Pennington wants to sell The Verandas because he wants more time to continue his worldwide travels. Operating a bed and breakfast is a complicated endeavor, he said.
When Pennington first started, there were 26 bed and breakfast establishments in downtown Wilmington, Pennington said. “The burnout rate is about three years,” he said.
The Verandas provides handironed sheets and a full gourmet breakfast and has repeatedly garnered AAA Four-Diamond designations. On top of high service standards that bed and breakfasts can require, they also face a lot of scrutiny – from health and fire departments, insurance companies and neighbors.

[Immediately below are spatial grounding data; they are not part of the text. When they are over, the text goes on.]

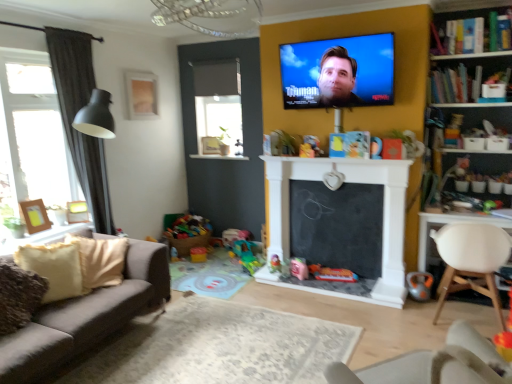 Question: Considering the relative sizes of white plastic chair at lower right, which is counted as the 2th chair, starting from the back, and plush yellow toy at center, which is counted as the 3th toy, starting from the right, in the image provided, is white plastic chair at lower right, which is counted as the 2th chair, starting from the back, taller than plush yellow toy at center, which is counted as the 3th toy, starting from the right,?

Choices:
 (A) no
 (B) yes

Answer: (B)

Question: Is white plastic chair at lower right, which is the first chair in front-to-back order, shorter than plush yellow toy at center, the 7th toy positioned from the bottom?

Choices:
 (A) yes
 (B) no

Answer: (B)

Question: Is white plastic chair at lower right, which is the first chair in front-to-back order, not within plush yellow toy at center, the second toy in the front-to-back sequence?

Choices:
 (A) yes
 (B) no

Answer: (A)

Question: Does white plastic chair at lower right, which is the first chair in front-to-back order, appear on the right side of plush yellow toy at center, the second toy in the front-to-back sequence?

Choices:
 (A) no
 (B) yes

Answer: (B)

Question: From a real-world perspective, is white plastic chair at lower right, marked as the second chair in a right-to-left arrangement, physically below plush yellow toy at center, which is counted as the 3th toy, starting from the right?

Choices:
 (A) no
 (B) yes

Answer: (B)

Question: Is plastic green toy at center, placed as the third toy when sorted from bottom to top, taller or shorter than rubberized plastic toy at center, marked as the third toy in a top-to-bottom arrangement?

Choices:
 (A) short
 (B) tall

Answer: (A)

Question: Is point (248, 261) closer or farther from the camera than point (175, 256)?

Choices:
 (A) closer
 (B) farther

Answer: (A)

Question: Considering the positions of plastic green toy at center, the third toy viewed from the left, and rubberized plastic toy at center, positioned as the fifth toy in bottom-to-top order, in the image, is plastic green toy at center, the third toy viewed from the left, bigger or smaller than rubberized plastic toy at center, positioned as the fifth toy in bottom-to-top order,?

Choices:
 (A) small
 (B) big

Answer: (B)

Question: From a real-world perspective, is plastic green toy at center, positioned as the 5th toy in right-to-left order, physically located above or below rubberized plastic toy at center, which is the seventh toy in right-to-left order?

Choices:
 (A) above
 (B) below

Answer: (B)

Question: Looking at their shapes, would you say beige carpet at center is wider or thinner than bright multicolored plastic toys at lower left, marked as the 6th toy in a front-to-back arrangement?

Choices:
 (A) thin
 (B) wide

Answer: (B)

Question: Is beige carpet at center in front of or behind bright multicolored plastic toys at lower left, marked as the 6th toy in a front-to-back arrangement, in the image?

Choices:
 (A) behind
 (B) front

Answer: (B)

Question: Which is correct: beige carpet at center is inside bright multicolored plastic toys at lower left, acting as the sixth toy starting from the bottom, or outside of it?

Choices:
 (A) outside
 (B) inside

Answer: (A)

Question: Is beige carpet at center bigger or smaller than bright multicolored plastic toys at lower left, which is counted as the 6th toy, starting from the right?

Choices:
 (A) small
 (B) big

Answer: (A)

Question: Is matte gold picture frame at upper left, which is counted as the first picture frame, starting from the back, bigger or smaller than wooden photo frame at left, acting as the third picture frame starting from the top?

Choices:
 (A) big
 (B) small

Answer: (A)

Question: From the image's perspective, is matte gold picture frame at upper left, which is the 1th picture frame in right-to-left order, located above or below wooden photo frame at left, acting as the third picture frame starting from the top?

Choices:
 (A) above
 (B) below

Answer: (A) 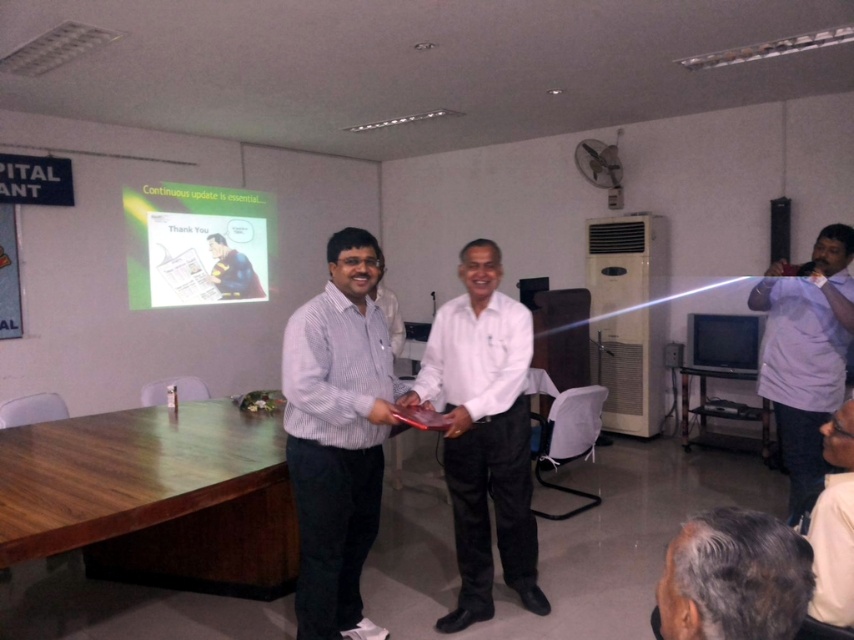 You are a photographer in the conference room. You need to capture a photo of the white glossy shirt at center and the metallic silver table at center. According to the scene description, which object is positioned higher in the image?

The white glossy shirt at center is above the metallic silver table at center, so it is positioned higher in the image.

You are standing in the conference room and see two points marked in the image. Which point is closer to you, point at coordinates [460,529] or point at coordinates [837,524]?

Point at coordinates [460,529] is closer to you than point at coordinates [837,524] because it is further to the viewer. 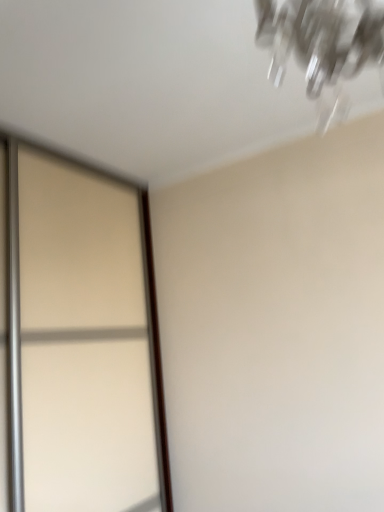 Question: Should I look upward or downward to see translucent glass screen door at left?

Choices:
 (A) down
 (B) up

Answer: (A)

Question: Is translucent glass screen door at left closer to the viewer compared to clear glass chandelier at upper right?

Choices:
 (A) yes
 (B) no

Answer: (B)

Question: Is translucent glass screen door at left outside of clear glass chandelier at upper right?

Choices:
 (A) yes
 (B) no

Answer: (A)

Question: Is translucent glass screen door at left placed right next to clear glass chandelier at upper right?

Choices:
 (A) no
 (B) yes

Answer: (A)

Question: Does translucent glass screen door at left appear on the right side of clear glass chandelier at upper right?

Choices:
 (A) no
 (B) yes

Answer: (A)

Question: From the image's perspective, does translucent glass screen door at left appear higher than clear glass chandelier at upper right?

Choices:
 (A) yes
 (B) no

Answer: (B)

Question: Would you say clear glass chandelier at upper right is part of translucent glass screen door at left's contents?

Choices:
 (A) no
 (B) yes

Answer: (A)

Question: From the image's perspective, is clear glass chandelier at upper right above translucent glass screen door at left?

Choices:
 (A) no
 (B) yes

Answer: (B)

Question: Is clear glass chandelier at upper right next to translucent glass screen door at left?

Choices:
 (A) no
 (B) yes

Answer: (A)

Question: Does clear glass chandelier at upper right have a lesser height compared to translucent glass screen door at left?

Choices:
 (A) yes
 (B) no

Answer: (A)

Question: Can you confirm if clear glass chandelier at upper right is positioned to the left of translucent glass screen door at left?

Choices:
 (A) yes
 (B) no

Answer: (B)

Question: From a real-world perspective, is clear glass chandelier at upper right beneath translucent glass screen door at left?

Choices:
 (A) no
 (B) yes

Answer: (A)

Question: Is clear glass chandelier at upper right outside translucent glass screen door at left?

Choices:
 (A) yes
 (B) no

Answer: (A)

Question: Does point (110, 312) appear closer or farther from the camera than point (273, 8)?

Choices:
 (A) closer
 (B) farther

Answer: (B) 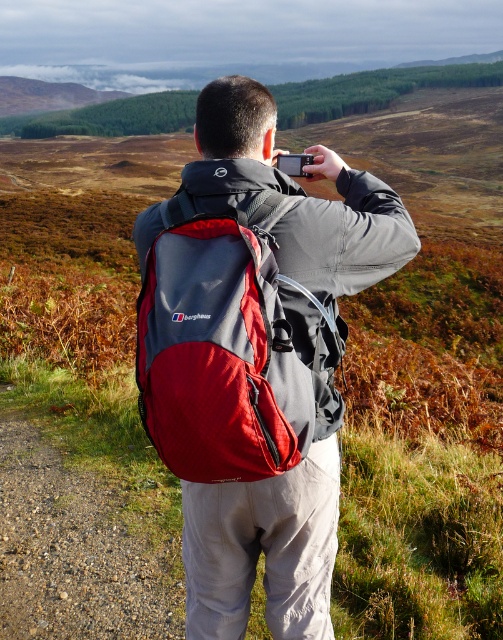 How much distance is there between red fabric backpack at back and black plastic camera at upper center?

They are 71.16 centimeters apart.

Is red fabric backpack at back bigger than black plastic camera at upper center?

Yes.

Which is in front, point (181, 252) or point (288, 160)?

Positioned in front is point (181, 252).

The width and height of the screenshot is (503, 640). What are the coordinates of `red fabric backpack at back` in the screenshot? It's located at (219, 348).

Is matte gray backpack at center positioned in front of black plastic camera at upper center?

Yes.

Which is in front, point (218, 259) or point (299, 156)?

Point (218, 259) is more forward.

Where is `matte gray backpack at center`? matte gray backpack at center is located at coordinates (255, 356).

What do you see at coordinates (255, 356) in the screenshot? The width and height of the screenshot is (503, 640). I see `matte gray backpack at center` at bounding box center [255, 356].

Where is `matte gray backpack at center`? The image size is (503, 640). matte gray backpack at center is located at coordinates (255, 356). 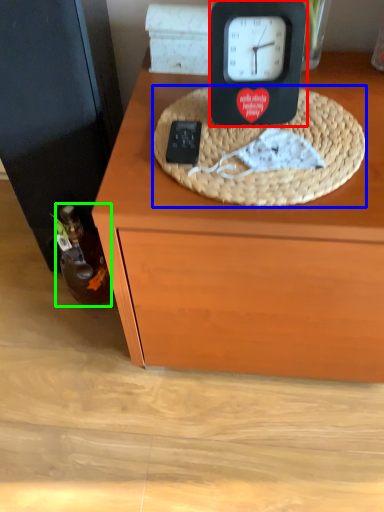 Question: Estimate the real-world distances between objects in this image. Which object is farther from clock (highlighted by a red box), basket (highlighted by a blue box) or bottle (highlighted by a green box)?

Choices:
 (A) basket
 (B) bottle

Answer: (B) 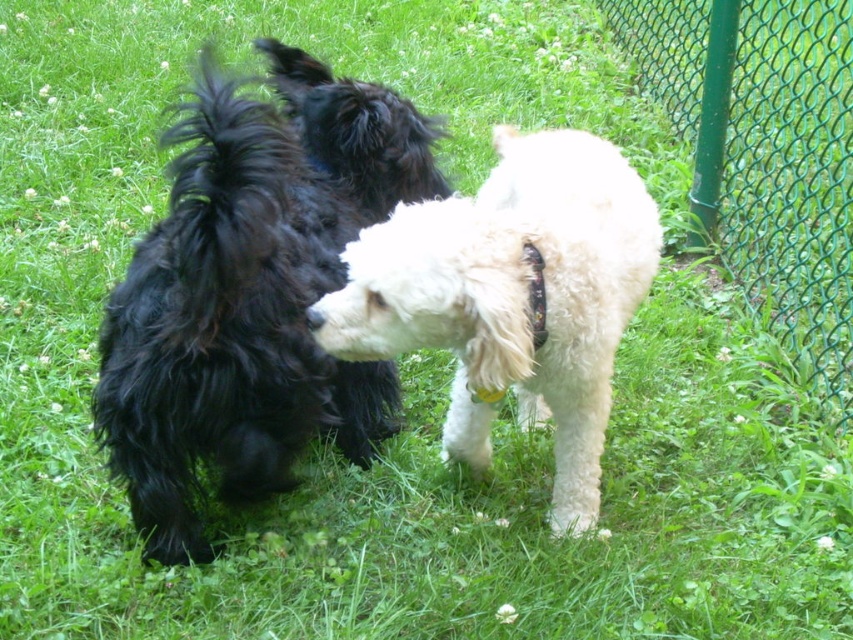 Is point (363, 349) less distant than point (759, 150)?

That is True.

Can you confirm if white fluffy dog at center is positioned above green wire mesh fence at right?

Incorrect, white fluffy dog at center is not positioned above green wire mesh fence at right.

This screenshot has width=853, height=640. What are the coordinates of `white fluffy dog at center` in the screenshot? It's located at (511, 298).

Does shiny black fur at center come behind green wire mesh fence at right?

No.

Who is positioned more to the right, shiny black fur at center or green wire mesh fence at right?

green wire mesh fence at right is more to the right.

Who is more distant from viewer, (392, 371) or (747, 296)?

The point (747, 296) is more distant.

Where is `shiny black fur at center`? shiny black fur at center is located at coordinates (251, 292).

Who is more distant from viewer, (184, 317) or (584, 275)?

Point (584, 275)

Between point (341, 180) and point (587, 188), which one is positioned in front?

Point (587, 188)

Does point (311, 435) come closer to viewer compared to point (474, 426)?

Yes, it is.

Identify the location of shiny black fur at center. The image size is (853, 640). (251, 292). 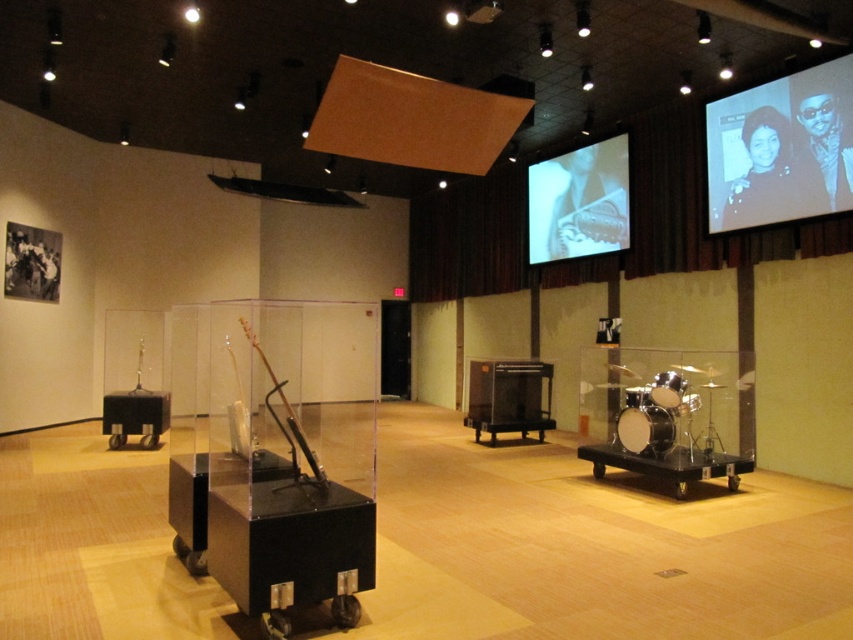 Which is behind, point (834, 154) or point (569, 198)?

The point (569, 198) is behind.

Which is in front, point (793, 150) or point (584, 220)?

Positioned in front is point (793, 150).

Does point (776, 221) lie in front of point (584, 252)?

Yes, point (776, 221) is closer to viewer.

This screenshot has height=640, width=853. I want to click on black glossy projection screen at upper right, so click(781, 148). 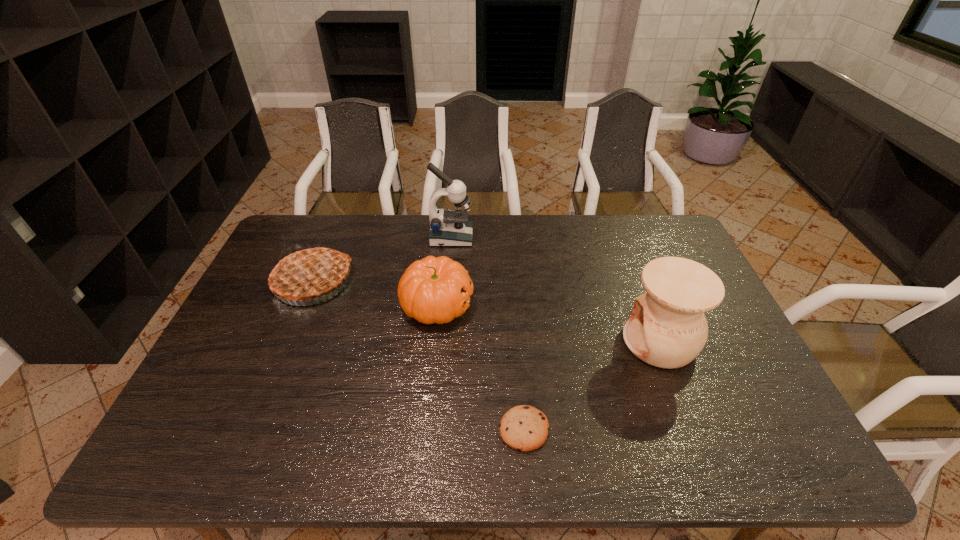 In order to click on vacant space located 0.100m at the open side of the rightmost object in this screenshot , I will do `click(587, 341)`.

The width and height of the screenshot is (960, 540). What are the coordinates of `free space located 0.310m at the open side of the rightmost object` in the screenshot? It's located at (511, 341).

Locate an element on the screen. This screenshot has width=960, height=540. blank area located at the open side of the rightmost object is located at coordinates (572, 341).

What are the coordinates of `vacant area situated on the right of the third shortest object` in the screenshot? It's located at (372, 281).

You are a GUI agent. You are given a task and a screenshot of the screen. Output one action in this format:
    pyautogui.click(x=<x>, y=<y>)
    Task: Click on the vacant space located on the carved face of the pumpkin
    This screenshot has height=540, width=960.
    Given the screenshot: What is the action you would take?
    pyautogui.click(x=500, y=305)

The width and height of the screenshot is (960, 540). I want to click on vacant region located on the right of the shortest object, so click(x=652, y=429).

Find the location of a particular element. object positioned at the far edge is located at coordinates (448, 227).

The height and width of the screenshot is (540, 960). I want to click on object that is at the near edge, so [x=523, y=427].

The width and height of the screenshot is (960, 540). In order to click on object situated at the left edge in this screenshot , I will do click(x=307, y=273).

The width and height of the screenshot is (960, 540). Find the location of `object situated at the right edge`. object situated at the right edge is located at coordinates (667, 328).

“It’s a careful balancing act,” Pennington said.
And there are hoops to jump through before a new bed and breakfast establishment can open, Rohler said. They include health department requirements for serving food.
When Rohler first broached the subject with local health department officials, “It had been so long since somebody had opened a new licensed bed and breakfast in Wilmington that they didn’t know whose problem I needed to be. I got sent to four different people, all of whom were very, very nice.”